**The task:**
Once the line with "o essencial. Os" is found, return it along with every line after it, exactly, through the end of the material.

**Given information:**
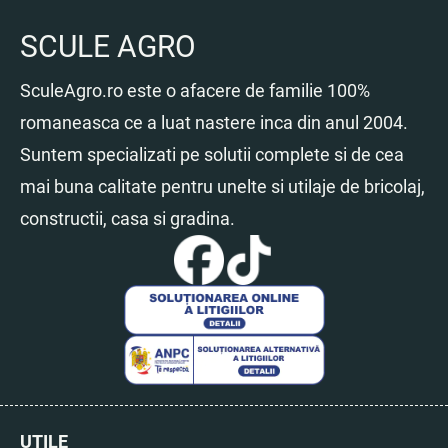
SCULE AGRO
SculeAgro.ro este o afacere de familie 100%
romaneasca ce a luat nastere inca din anul 2004.
Suntem specializati pe solutii complete si de cea
mai buna calitate pentru unelte si utilaje de bricolaj,
constructii, casa si gradina.
UTILE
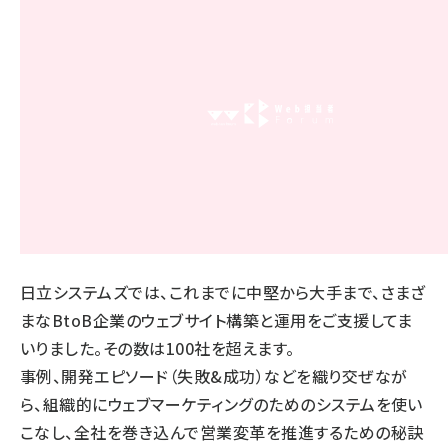
日立システムズでは、これまでに中堅から大手まで、さまざ
まなBtoB企業のウェブサイト構築と運用をご支援してま
いりました。その数は100社を超えます。
事例、開発エピソード（失敗&成功）などを織り交ぜなが
ら、組織的にウェブマーケティングのためのシステムを使い
こなし、全社を巻き込んで営業変革を推進するための秘訣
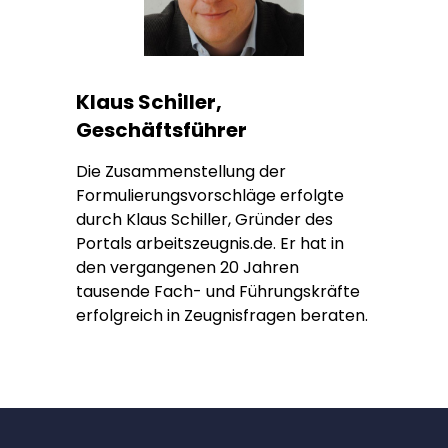
Klaus Schiller,
Geschäftsführer
Die Zusammenstellung der
Formulierungsvorschläge erfolgte
durch Klaus Schiller, Gründer des
Portals arbeitszeugnis.de. Er hat in
den vergangenen 20 Jahren
tausende Fach- und Führungskräfte
erfolgreich in Zeugnisfragen beraten.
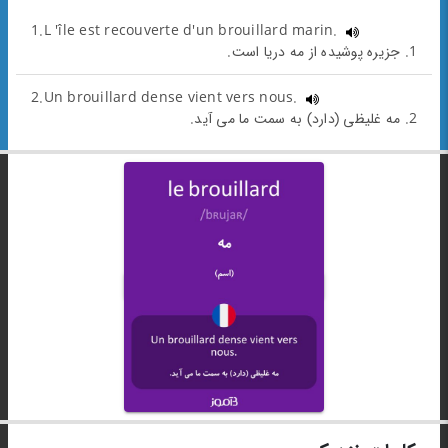
1.L 'île est recouverte d'un brouillard marin.
1. جزیره پوشیده از مه دریا است.
2.Un brouillard dense vient vers nous.
2. مه غلیظی (دارد) به سمت ما می آید.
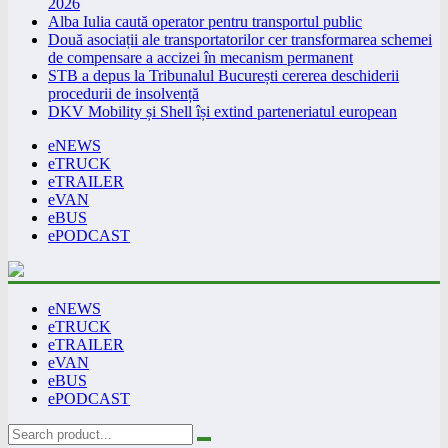
2026
Alba Iulia caută operator pentru transportul public
Două asociații ale transportatorilor cer transformarea schemei
de compensare a accizei în mecanism permanent
STB a depus la Tribunalul București cererea deschiderii
procedurii de insolvență
DKV Mobility și Shell își extind parteneriatul european
eNEWS
eTRUCK
eTRAILER
eVAN
eBUS
ePODCAST
eNEWS
eTRUCK
eTRAILER
eVAN
eBUS
ePODCAST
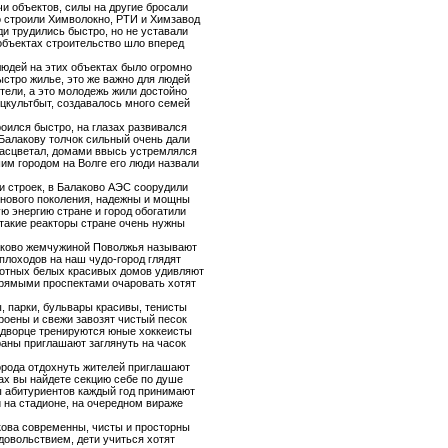
и объектов, силы на другие бросали
 строили Химволокно, РТИ и Химзавод
и трудились быстро, но не уставали
объектах строительство шло вперед
людей на этих объектах было огромно
ыстро жилье, это же важно для людей
тели, а это молодежь жили достойно
оцкультбыт, создавалось много семей
оился быстро, на глазах развивался
 Балакову толчок сильный очень дали
расцветал, домами ввысь устремлялся
м городом на Волге его люди назвали
и строек, в Балаково АЭС соорудили
 нового поколения, надежны и мощны
ю энергию стране и город обогатили
 такие реакторы стране очень нужны
аково жемчужиной Поволжья называют
плоходов на наш чудо-город глядят
отных белых красивых домов удивляют
рямыми проспектами очаровать хотят
, парки, бульвары красивы, тенисты
роены и свежи завозят чистый песок
 дворце тренируются юные хоккеисты
раны приглашают заглянуть на часок
орода отдохнуть жителей приглашают
ах вы найдете секцию себе по душе
 абитуриентов каждый год принимают
 на стадионе, на очередном вираже
ова современны, чисты и просторны
довольствием, дети учиться хотят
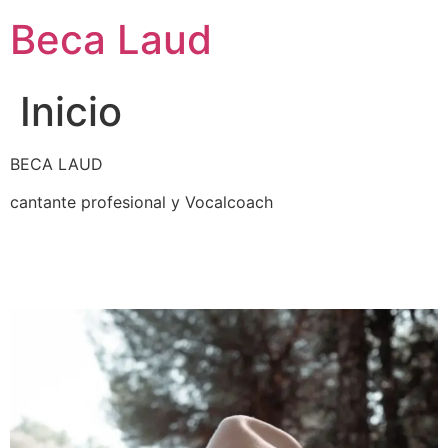
Ir
Beca Laud
al
contenido
Inicio
BECA LAUD
cantante profesional y Vocalcoach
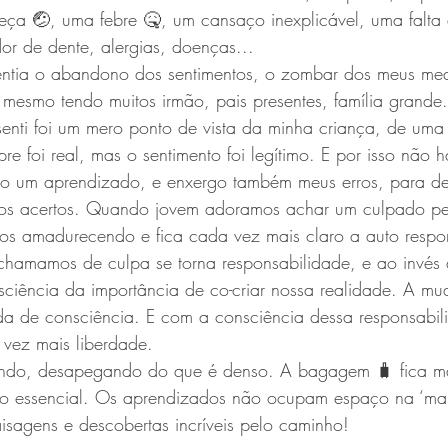
ça 🤕, uma febre 🤒, um cansaço inexplicável, uma falta 
dor de dente, alergias, doenças...
entia o abandono dos sentimentos, o zombar dos meus me
, mesmo tendo muitos irmão, pais presentes, família grande. 
senti foi um mero ponto de vista da minha criança, de uma
e foi real, mas o sentimento foi legítimo. E por isso não h
o um aprendizado, e enxergo também meus erros, para de
tos acertos. Quando jovem adoramos achar um culpado pe
mos amadurecendo e fica cada vez mais claro a auto respo
chamamos de culpa se torna responsabilidade, e ao invés
sciência da importância de co-criar nossa realidade. A m
da de consciência. E com a consciência dessa responsabi
vez mais liberdade. 
uindo, desapegando do que é denso. A bagagem 🧳 fica ma
o essencial. Os aprendizados não ocupam espaço na ‘mal
isagens e descobertas incríveis pelo caminho!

**Task solution:**
o essencial. Os aprendizados não ocupam espaço na ‘mal
isagens e descobertas incríveis pelo caminho!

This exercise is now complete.